Rolling Stones: turnê europeia tem pontapé inicial em Hamburgo e não passa por Berlim

Fátima Lacerda

18 Julho 2017 | 15h16

 

Quando os primeiros acordes de “Start me up, I’ll never stop” ecoam em algum canto do universo, pode contar que o grito de obcecados pela melhor banda do mundo, não demoram se fazer presentes. Foi assim em 2014 em Berlim, no Waldbühne, palco localizado dentro de uma floresta e onde os Stones tiveram um show especialmente memorável em 1965 que contabilizou 100 feridos e 85 autuados pela polícia por “anarquia” e “vandalismo” numa época de uma Alemanha reacionária, avessa ao barulho e à indisciplina, ferramentas intrínsecas do Rock ‘n Roll.

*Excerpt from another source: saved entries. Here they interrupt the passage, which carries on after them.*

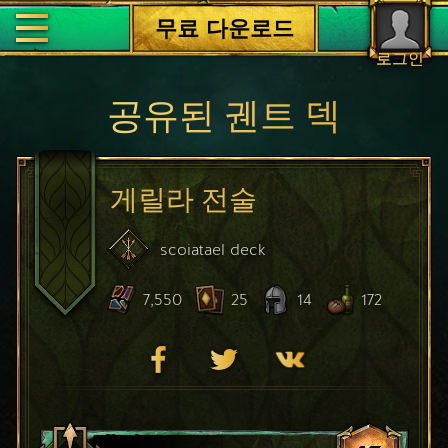
무료 다운로드
로그인
공유된 궨트 덱
게릴라 전술
scoiatael
deck
7,550
25
14
172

Berlim tem um longa história na (sentida) interminável história desses 4 caras que protagonizam a trilha sonora e filosofia de nossas vidas. “You can’t alway get what you want, but if you try sometimes, you’ll get what you need” ou “Please allow me to introduce myself. I’m a man of wealth and faith” ou “I was born on a crossfire hurricane”, ou “Anybody seen my baby?“ que tem no video oficial Angelina Jolie pelas ruas de Nova Iorque ou “The floods is threat’ning My very life today Gimme, gimme shelter Or I’m gonna fade away”, a música favorida de Martin Scorcese. A frase “I can’t get NO SATISFACTION”, do primeiro sucesso da banda, já expressava o Zeitgeist muito antes dos sociólogos inventarem a palavra “Globalização”.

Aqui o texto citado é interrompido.